What you need to do
What is needed here is an exact repetition of the records below, beginning at the line that has "If you have any other queries about" and stopping after the line that has "Syllabus Here".

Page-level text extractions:
== == ==

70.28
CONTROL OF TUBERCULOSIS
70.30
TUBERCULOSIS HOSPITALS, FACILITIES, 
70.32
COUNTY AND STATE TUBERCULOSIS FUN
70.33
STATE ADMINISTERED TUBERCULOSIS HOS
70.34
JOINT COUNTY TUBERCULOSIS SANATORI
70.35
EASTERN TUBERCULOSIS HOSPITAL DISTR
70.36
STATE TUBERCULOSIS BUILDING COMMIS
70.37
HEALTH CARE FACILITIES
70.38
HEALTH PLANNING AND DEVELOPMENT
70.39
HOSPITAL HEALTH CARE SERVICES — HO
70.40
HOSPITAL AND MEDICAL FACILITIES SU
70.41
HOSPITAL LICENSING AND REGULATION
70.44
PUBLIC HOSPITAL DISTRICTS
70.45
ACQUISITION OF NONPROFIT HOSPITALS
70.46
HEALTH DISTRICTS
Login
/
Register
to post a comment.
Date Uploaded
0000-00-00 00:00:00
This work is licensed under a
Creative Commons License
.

== == ==

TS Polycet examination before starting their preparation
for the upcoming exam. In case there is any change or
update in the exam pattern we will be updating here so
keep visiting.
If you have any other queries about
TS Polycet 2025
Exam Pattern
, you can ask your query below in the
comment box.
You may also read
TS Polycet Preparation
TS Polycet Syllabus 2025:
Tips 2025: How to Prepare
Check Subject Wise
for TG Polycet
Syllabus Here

== == ==

Exercise solution
If you have any other queries about
TS Polycet 2025
Exam Pattern
, you can ask your query below in the
comment box.
You may also read
TS Polycet Preparation
TS Polycet Syllabus 2025:
Tips 2025: How to Prepare
Check Subject Wise
for TG Polycet
Syllabus Here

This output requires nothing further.